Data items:

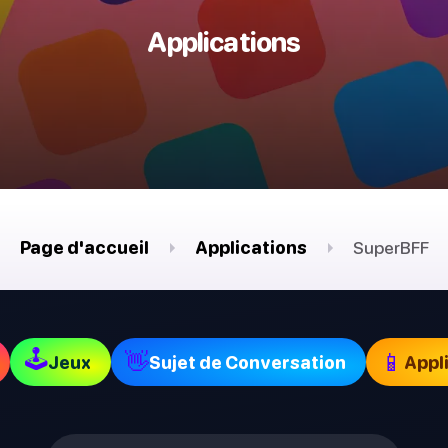
Applications
Page d'accueil
Applications
SuperBFF
🕹
👋
📱
Jeux
Sujet de Conversation
Appl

• _Exercise directions_
Output every entry exactly as given; pictures are not part of the copy.

• _Response to this exercise_
Applications
Page d'accueil
Applications
SuperBFF
🕹
👋
📱
Jeux
Sujet de Conversation
Appl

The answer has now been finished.